» DIRECTIONS FOR THIS TASK
Take the data below and filter it for lines containing the word "Forward"; show each line found.

» PROVIDED RECORDS

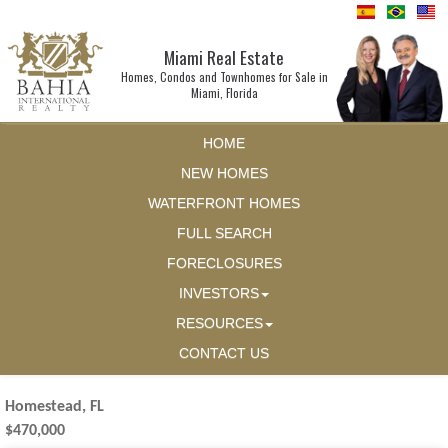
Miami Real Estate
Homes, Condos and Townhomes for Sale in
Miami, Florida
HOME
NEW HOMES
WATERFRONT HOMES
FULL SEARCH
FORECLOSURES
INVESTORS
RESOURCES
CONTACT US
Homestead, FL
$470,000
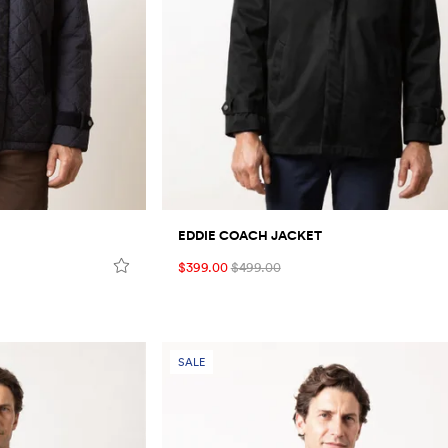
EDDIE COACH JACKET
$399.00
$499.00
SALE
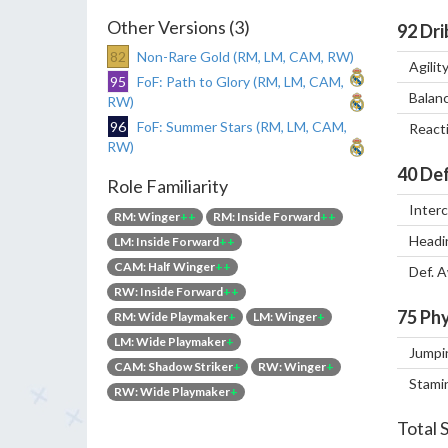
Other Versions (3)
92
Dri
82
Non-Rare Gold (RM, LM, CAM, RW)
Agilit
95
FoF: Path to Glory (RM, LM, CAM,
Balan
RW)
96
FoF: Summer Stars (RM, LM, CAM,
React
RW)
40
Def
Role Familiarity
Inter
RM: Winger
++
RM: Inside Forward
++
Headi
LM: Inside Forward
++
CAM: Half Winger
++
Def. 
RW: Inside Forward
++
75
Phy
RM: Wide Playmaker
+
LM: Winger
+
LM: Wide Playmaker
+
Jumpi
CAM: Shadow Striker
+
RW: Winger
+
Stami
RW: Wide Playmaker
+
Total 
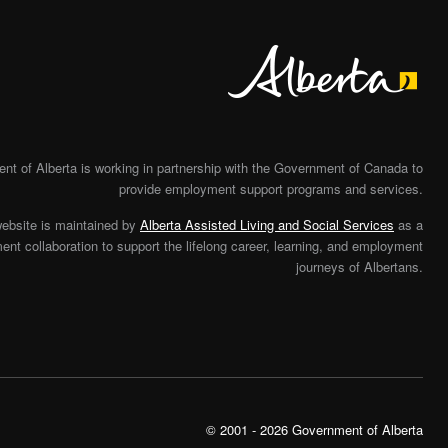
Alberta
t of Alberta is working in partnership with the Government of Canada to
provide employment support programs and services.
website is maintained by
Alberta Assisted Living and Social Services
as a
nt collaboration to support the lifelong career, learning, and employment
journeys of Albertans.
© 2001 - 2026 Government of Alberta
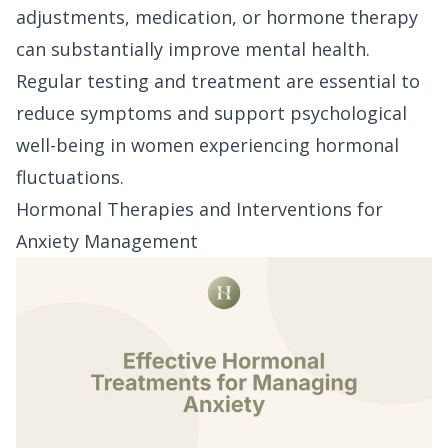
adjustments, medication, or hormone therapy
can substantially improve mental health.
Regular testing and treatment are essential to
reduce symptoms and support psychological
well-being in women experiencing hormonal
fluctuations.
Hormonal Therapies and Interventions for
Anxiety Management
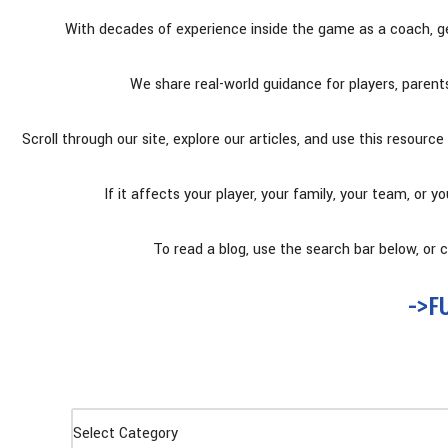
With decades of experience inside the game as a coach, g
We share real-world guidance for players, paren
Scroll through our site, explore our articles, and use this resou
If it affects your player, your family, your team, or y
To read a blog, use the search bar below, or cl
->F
--
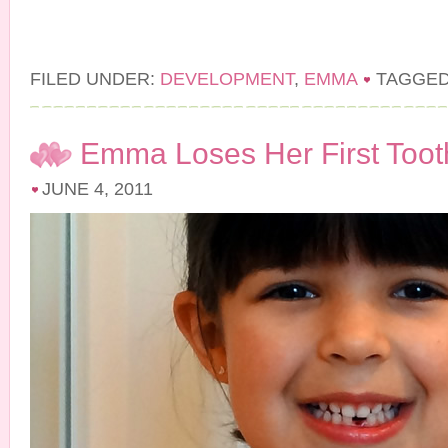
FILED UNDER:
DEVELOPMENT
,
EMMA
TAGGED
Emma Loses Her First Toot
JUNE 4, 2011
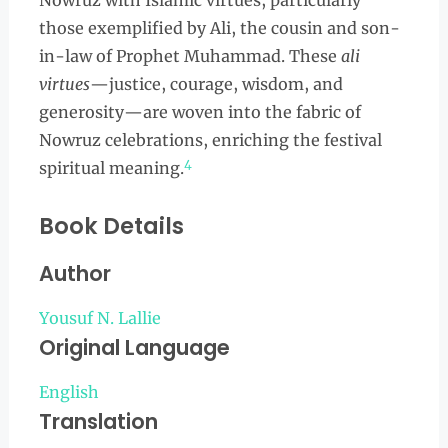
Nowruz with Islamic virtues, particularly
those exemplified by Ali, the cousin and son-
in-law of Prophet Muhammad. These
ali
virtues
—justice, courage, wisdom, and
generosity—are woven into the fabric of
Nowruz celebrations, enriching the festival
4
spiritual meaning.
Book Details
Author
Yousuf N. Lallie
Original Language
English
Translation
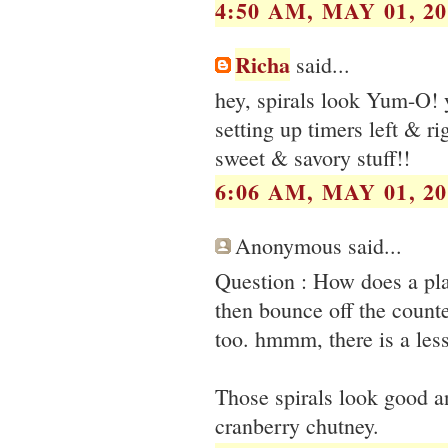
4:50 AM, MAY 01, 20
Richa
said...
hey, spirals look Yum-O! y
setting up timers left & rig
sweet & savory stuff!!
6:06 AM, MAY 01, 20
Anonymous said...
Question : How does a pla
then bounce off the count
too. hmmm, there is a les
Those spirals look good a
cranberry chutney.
...
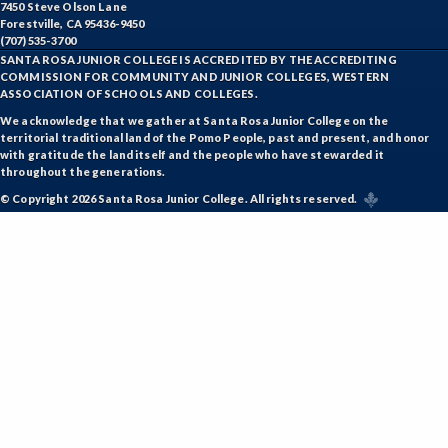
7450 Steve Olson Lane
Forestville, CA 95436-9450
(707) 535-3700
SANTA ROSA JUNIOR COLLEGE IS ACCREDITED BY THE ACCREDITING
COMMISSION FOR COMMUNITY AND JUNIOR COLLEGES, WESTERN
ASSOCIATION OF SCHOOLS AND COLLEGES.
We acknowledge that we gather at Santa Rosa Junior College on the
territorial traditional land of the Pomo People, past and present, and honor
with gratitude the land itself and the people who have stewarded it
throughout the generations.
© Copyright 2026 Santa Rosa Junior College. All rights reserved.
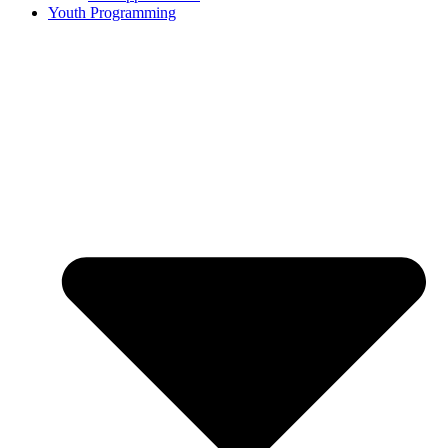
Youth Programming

» OUTPUT OF THE TASK
RM: Inside Forward
LM: Inside Forward
RW: Inside Forward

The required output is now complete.